Une des clés du progrès continu du système finlandais, depuis la grande réforme entreprise au début des années 1970 c’est l’attention qui est accordée à la formation des professeurs. Pasi SAHLBERG, enseignant explique que le pendant à ce haut niveau de qualification (master) est l’autonomie accrue dont jouissent les établissements et le personnel avec moins de contrôle central, moins d’inspection, moins de règlementation et de décrets ministériels.
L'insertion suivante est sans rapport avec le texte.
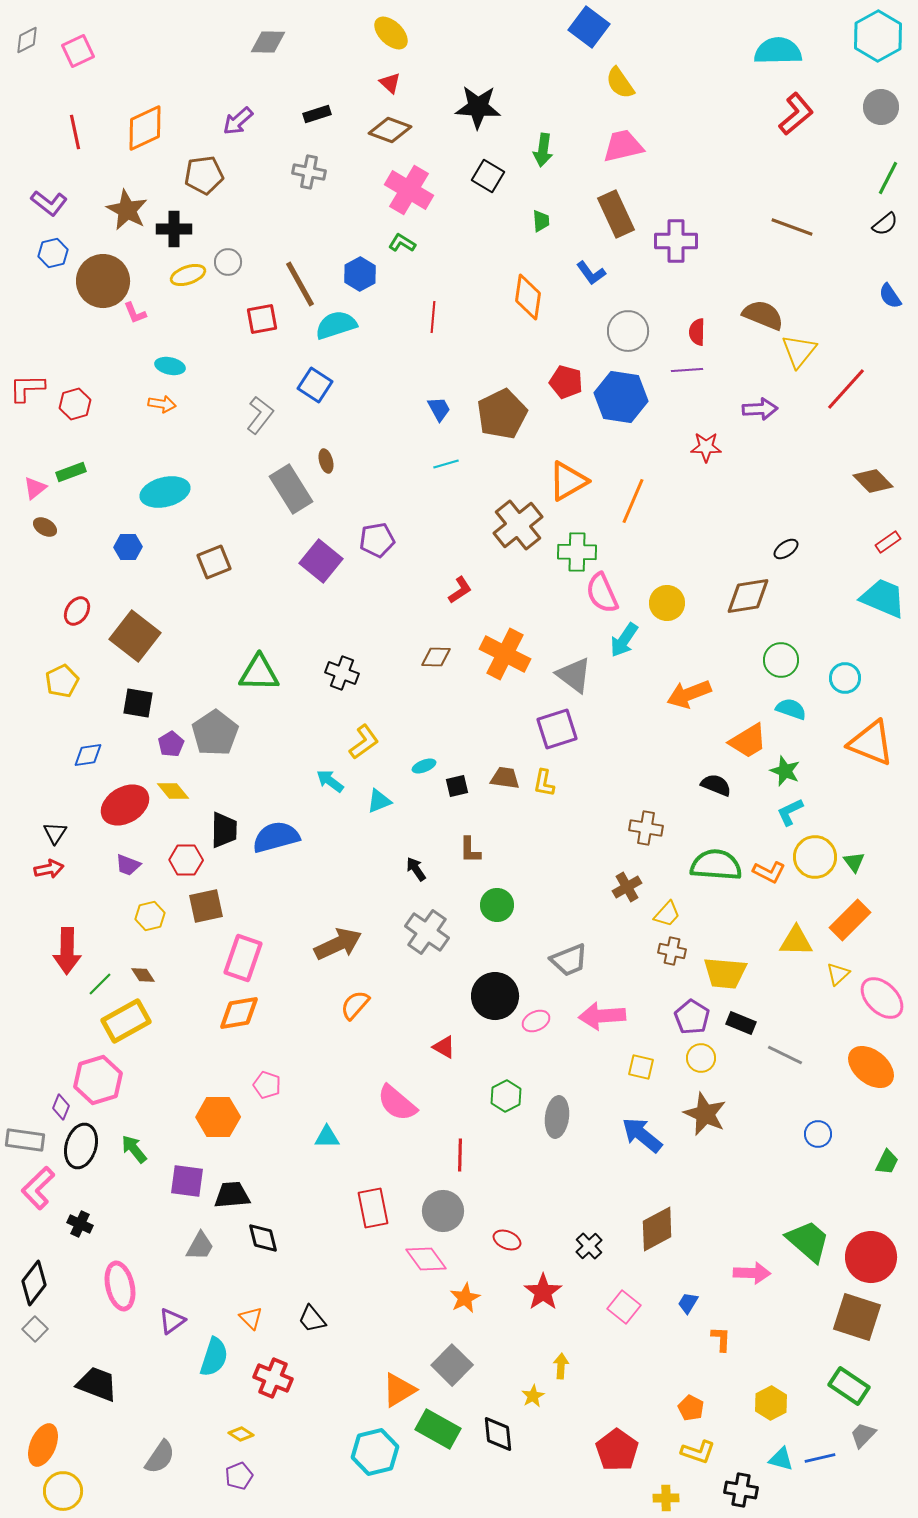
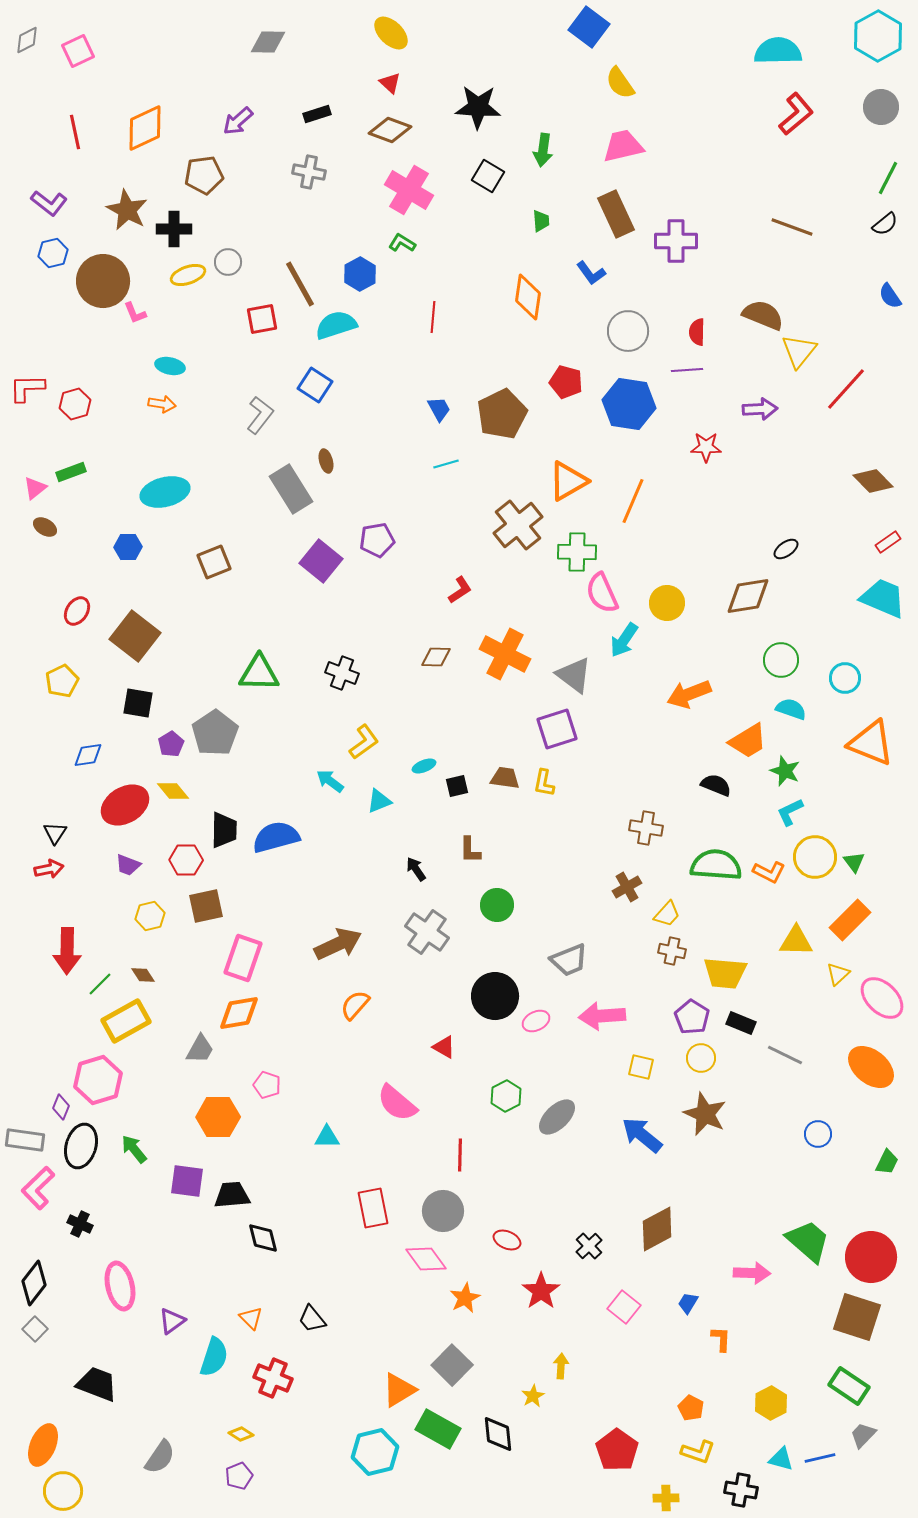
blue hexagon at (621, 397): moved 8 px right, 7 px down
gray ellipse at (557, 1117): rotated 39 degrees clockwise
gray trapezoid at (200, 1246): moved 197 px up
red star at (543, 1292): moved 2 px left, 1 px up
Les enseignants sont formés à concevoir eux-mêmes leurs programmes, à évaluer les progrès des élèves et à utiliser leur expérience pour perfectionner leur pédagogie.
Une grande importance est accordée à l’équité avec des parcours sans redoublement, un effort particulier de prise en charge des élèves en difficulté et une formation adéquate des enseignants sur ce point.
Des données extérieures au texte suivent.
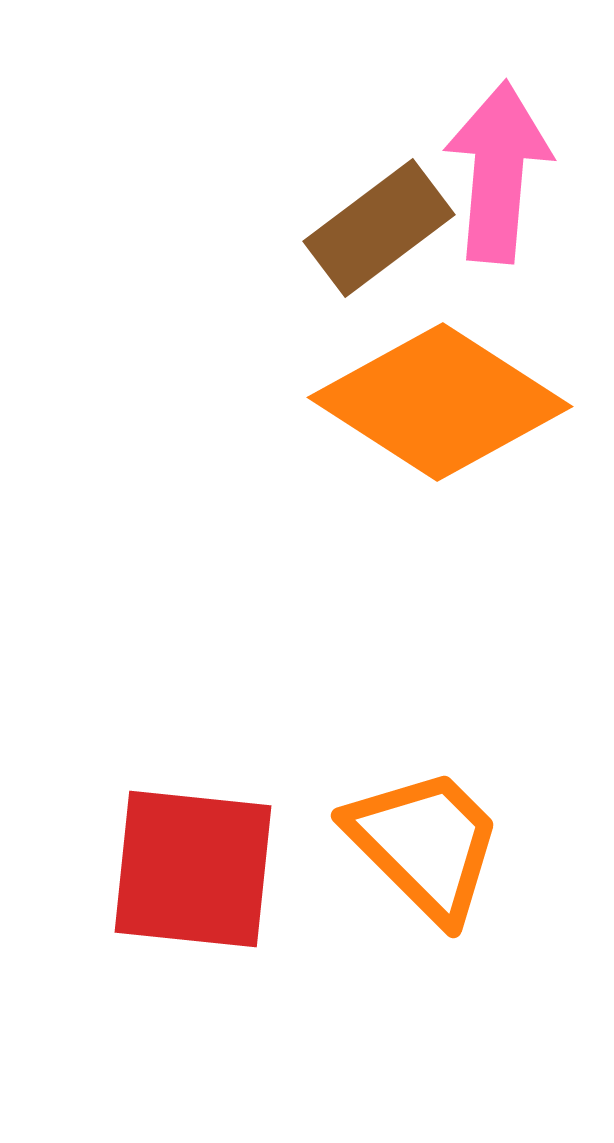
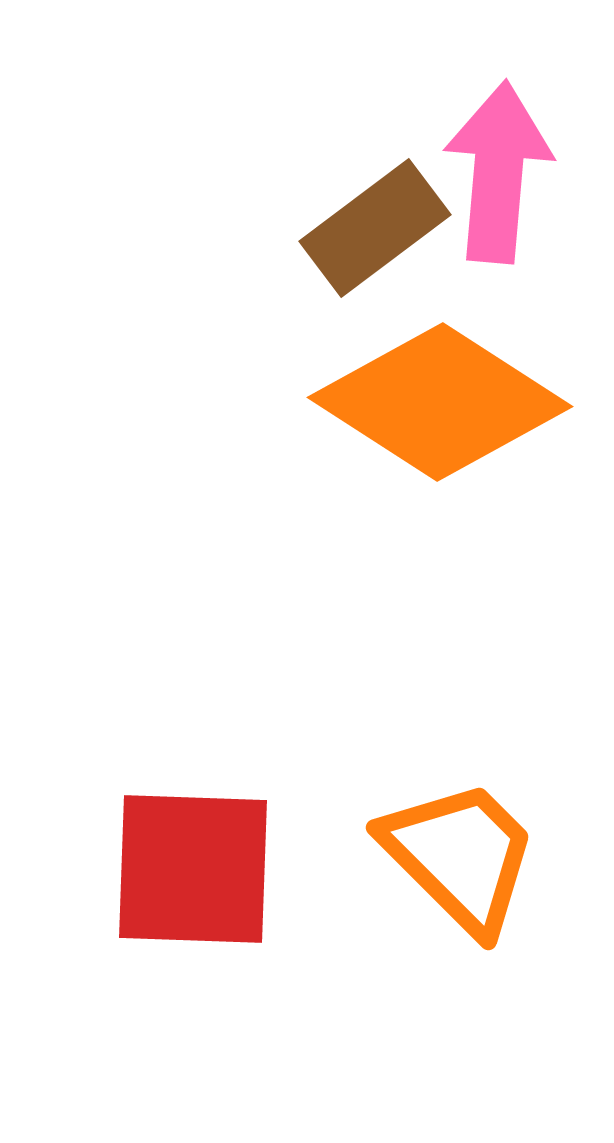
brown rectangle: moved 4 px left
orange trapezoid: moved 35 px right, 12 px down
red square: rotated 4 degrees counterclockwise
Qu’est-ce qu’un bon système éducatif ? C’est un dispositif qui devrait remplir trois conditions :
Il doit présenter un taux de scolarisation élevé, mais aussi une forte proportion de diplômés à tous les niveaux, y compris dans les formations pour adultes, c’est une des meilleures façons de vérifier s’il bénéficie à tous et pas seulement aux bons élèves.
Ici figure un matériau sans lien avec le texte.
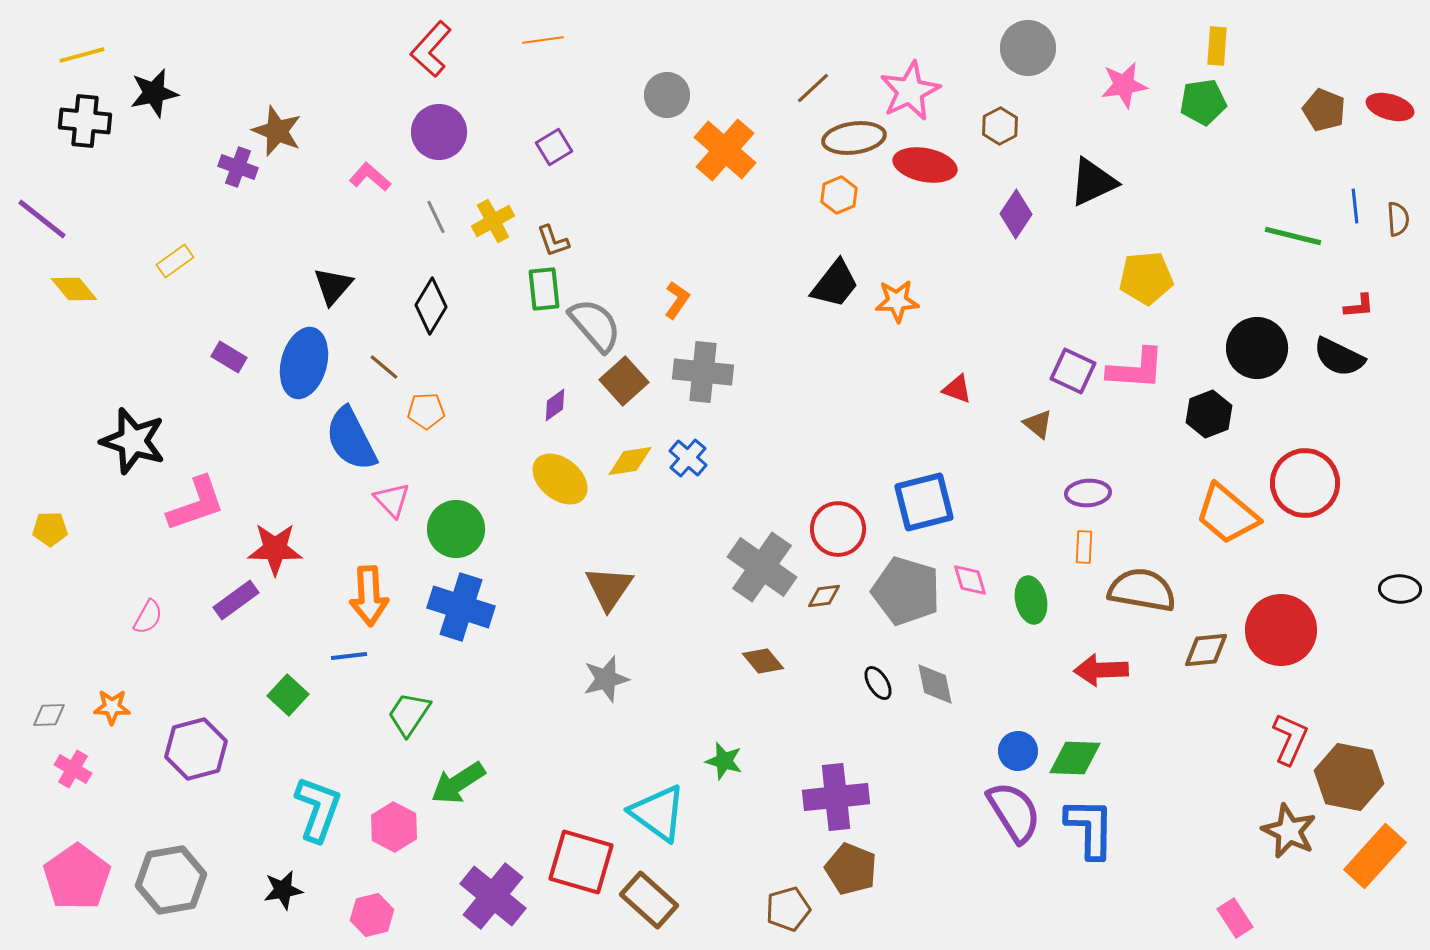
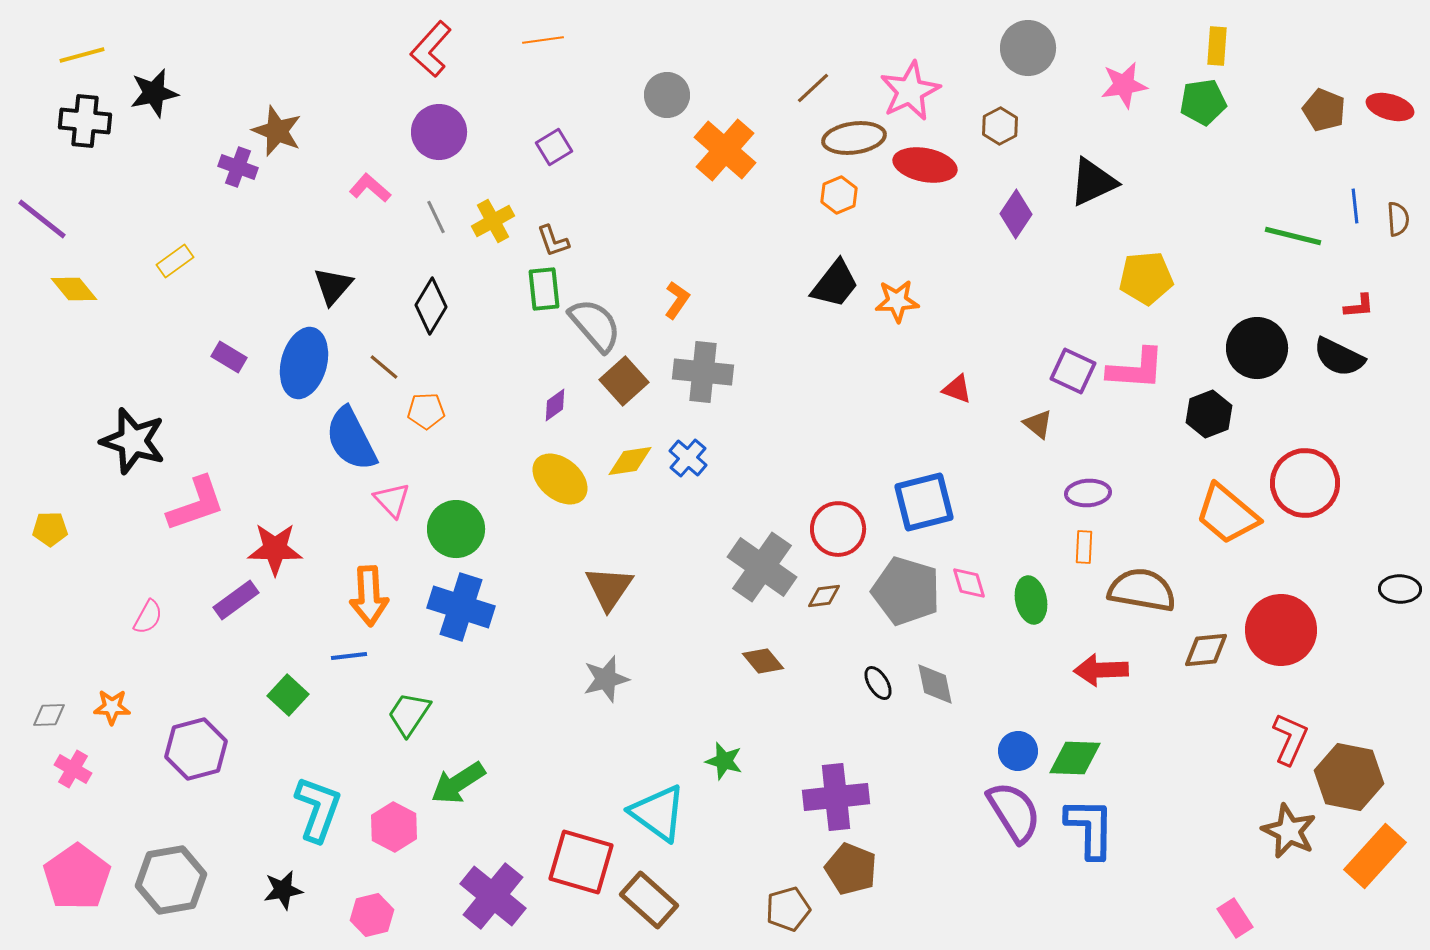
pink L-shape at (370, 177): moved 11 px down
pink diamond at (970, 580): moved 1 px left, 3 px down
L’apprentissage doit concerner tous les domaines culturels, et ne pas seulement se cantonner à la lecture, aux mathématiques et aux sciences. Les bons systèmes sont ceux qui offrent à tous l’occasion d’étudier les arts, la musique, le théâtre et l’éducation physique, à part égale avec les disciplines dites académiques ou classiques ;
Le milieu socioculturel des élèves doit être faiblement corrélé à leurs performances scolaires. Autrement dit, les bons dispositifs sont plus équitables que les autres et accompagnent tous les enfants dans leur apprentissage.
L’école finlandaise est organisée autour d’un tronc commun obligatoire de longue durée –l’école primaire- qui compte nef années d’études gratuites de 7 à 16 ans, sans filières, sans différenciation de niveau. Les enfants de tous les milieux socioéconomiques vont dans les mêmes écoles puisque les écoles priées ont été supprimées. Les écoles offrent une prise en charge sociale complète des enfants de la cantine gratuite aux services de santé en passant par des dispositifs d’aide psychosociale et de soutien aux élèves dits « à besoins éducatifs spéciaux ». C’est après la crise financière de 1990 qu’en contre partie de mesures d’économie, l’administration a été décentralisée, l’inspection générale fermée, que la responsabilité des programmes a été transférée aux écoles et que la formation des directeurs et enseignants a été renforcée.